At thirty-four years of age, the Santa Cruz Syndicate team rider has had a phenomenal season despite a shaky start with a hand injury to his left hand. Minnaar was not up to full strength by the first World Cup of the season yet still managed to score a few points in the opening round to kick off the year.
The World Championship in Andorra had fans on the edge of their seats. Where all the riders before him seemed to post a slower time in the first third of the track, Minnaar nailed the opening section to post the fastest time by four seconds, earning him a place in the hot seat.
Minnaar describes his silver medal championship run as one that “I could repeat over and over again. It was safe and solid and it was in drying conditions. We weren’t quite sure how wet the sections of the track would be so it was quite tricky. To win World Champs you have to push it a little bit more. To get that safe and solid perfect run, it has to be a little wild at times. I don't think that I expressed that in my run.”
Describing the moment in the hot seat, Minnaar tells of the celebrated finish. “As I came through the finish line, and I saw the gap that I had knowing that most of the main contenders had already come down, that four-second advantage on the rest of the field was expressed with my crowd jump with a whole lot of friends there supporting me.
“Being in the hot seat is horrible, watching all those riders come down, and then they go off the track, and then you’re relieved. Until Bruni came down and you don't want him to crash but you hope that he might make a little mistake, which he never did. He rode the perfect run down, pushing it the whole way and letting it go enough to be able to control it. And I wasn't disappointed then, I was really happy for him.”
Young Frenchman Loic Bruni stole the show with a perfect descent. “Bruni’s a really good rider – he is really good to watch and his riding style and the way he approaches it shows he is serious about his racing. I admire that about him. He hasn't been all that lucky and hasn't had the win yet in a World Cup but he has consistently been up there.”
Looking back on his season where he has been dubbed “the most decorated downhill rider of all time” with 18 World Cup victories to his name, Minnaar confesses that it was never a target he had set out to achieve. “It had crossed my mind but I never saw it as a target or a goal in my career of racing. While I am stoked to have achieved that many victories, it wasn’t something that I set out to do when I started racing. It’s just one of the things that happened along the way.”
In terms of immediate goals, Minnaar has yet another challenge ahead of the 2016 season, where surgery on his right hand last week places him in a similar position to this time last year where he was rehabilitating his left hand.
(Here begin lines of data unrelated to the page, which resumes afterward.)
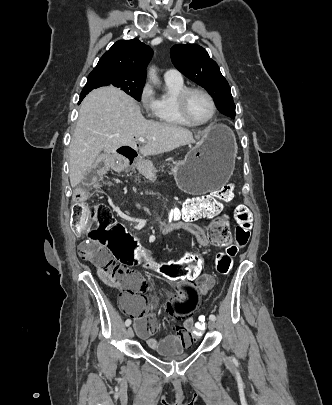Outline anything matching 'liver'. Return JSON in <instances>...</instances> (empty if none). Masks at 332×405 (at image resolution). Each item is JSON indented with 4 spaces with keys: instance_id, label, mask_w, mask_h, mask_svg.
<instances>
[{
    "instance_id": "liver-1",
    "label": "liver",
    "mask_w": 332,
    "mask_h": 405,
    "mask_svg": "<svg viewBox=\"0 0 332 405\" xmlns=\"http://www.w3.org/2000/svg\"><path fill=\"white\" fill-rule=\"evenodd\" d=\"M143 137V156L170 152L195 143L200 136L180 126L146 120L135 100L120 89L102 87L91 91L83 100L76 128L69 146L70 184L77 186L102 151L111 165L109 153Z\"/></svg>"
}]
</instances>
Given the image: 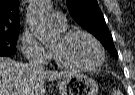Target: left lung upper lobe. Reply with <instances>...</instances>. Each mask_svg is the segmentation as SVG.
I'll return each instance as SVG.
<instances>
[{"label": "left lung upper lobe", "instance_id": "1", "mask_svg": "<svg viewBox=\"0 0 135 95\" xmlns=\"http://www.w3.org/2000/svg\"><path fill=\"white\" fill-rule=\"evenodd\" d=\"M66 1L74 20L92 33L113 56H118L113 44L112 35L105 23L97 0Z\"/></svg>", "mask_w": 135, "mask_h": 95}]
</instances>
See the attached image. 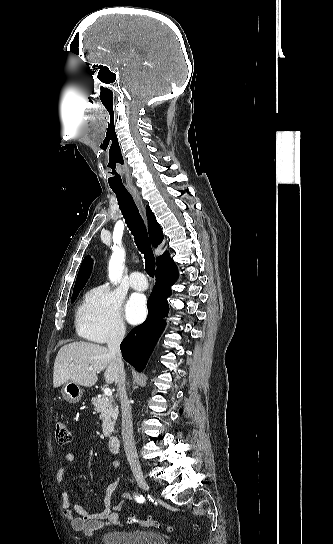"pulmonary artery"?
<instances>
[{
  "label": "pulmonary artery",
  "instance_id": "e3ab8cb5",
  "mask_svg": "<svg viewBox=\"0 0 333 544\" xmlns=\"http://www.w3.org/2000/svg\"><path fill=\"white\" fill-rule=\"evenodd\" d=\"M130 285L138 291H144L148 287V282L142 272L135 271L130 275Z\"/></svg>",
  "mask_w": 333,
  "mask_h": 544
}]
</instances>
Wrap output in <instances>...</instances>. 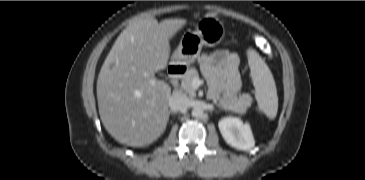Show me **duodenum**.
I'll return each instance as SVG.
<instances>
[{
    "mask_svg": "<svg viewBox=\"0 0 365 180\" xmlns=\"http://www.w3.org/2000/svg\"><path fill=\"white\" fill-rule=\"evenodd\" d=\"M187 69L182 65H171L168 68V74L173 85H176L178 81L186 74Z\"/></svg>",
    "mask_w": 365,
    "mask_h": 180,
    "instance_id": "1",
    "label": "duodenum"
}]
</instances>
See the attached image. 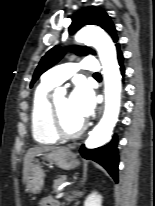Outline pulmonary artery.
Here are the masks:
<instances>
[{
	"label": "pulmonary artery",
	"mask_w": 155,
	"mask_h": 206,
	"mask_svg": "<svg viewBox=\"0 0 155 206\" xmlns=\"http://www.w3.org/2000/svg\"><path fill=\"white\" fill-rule=\"evenodd\" d=\"M79 69L96 72L99 70V64L94 57L84 58L80 62L60 64L48 70L43 75V81L56 86L69 79Z\"/></svg>",
	"instance_id": "obj_1"
}]
</instances>
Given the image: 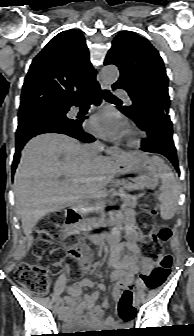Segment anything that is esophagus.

“I think it’s going to be a good season and I’m quite excited,” explains Minnaar. “2015 was tough. I got injured two weeks before the first World Cup round; I managed to scrape a couple of points together and then come back to second overall within striking distance of winning the World Cup series going into Val di Sole. I gave that a good crack and then ended up crashing so I finished fourth. But I really had ‘missed’ the first round so taking that into consideration, I think if I can start the 2016 season healthy, I think I’ve got a good shot at winning the overall World Cup series. I can definitely mix it up with the guys.”
Minnaar’s crash at Mont Sainte Anne in the practice run saw him slip off a jump, running wide of the track and going over the handlebars into rocks. “I struggled through the season with my hand. Going into the steeper tracks of the season like Val di Sole and Andorra, I was really struggling to hold onto the handlebars. The week before Andorra, we were messing around with some friends and my thumb hooked my shirt and tore whatever tendon was trying to heal. So it was a big set back. I was off the bike most of the week before Andorra World Champs because of that. I just couldn't hold the handlebar.”
Minnaar has just undergone an operation in which doctors pulled a tendon from his forearm and reattached it to his thumb so that his thumb will grip again. “It is going to be a fresh season for me coming up. The plus side is that being able to hold the handlebar next year is definitely going to make me more confident on the bike.”
When asked how he would wrap up the 2015 season in one sentence, Minnaar said: “It was a great season!” explaining, “It started off bad with the injury and then everything just worked. The effort we put into the bike and trying different things with my bike helped me so much. Everything that we did testing-wise was just perfect; suspension-wise we progressed a lot and everything just fell into place. It was a great season but not perfect because of my injuries.”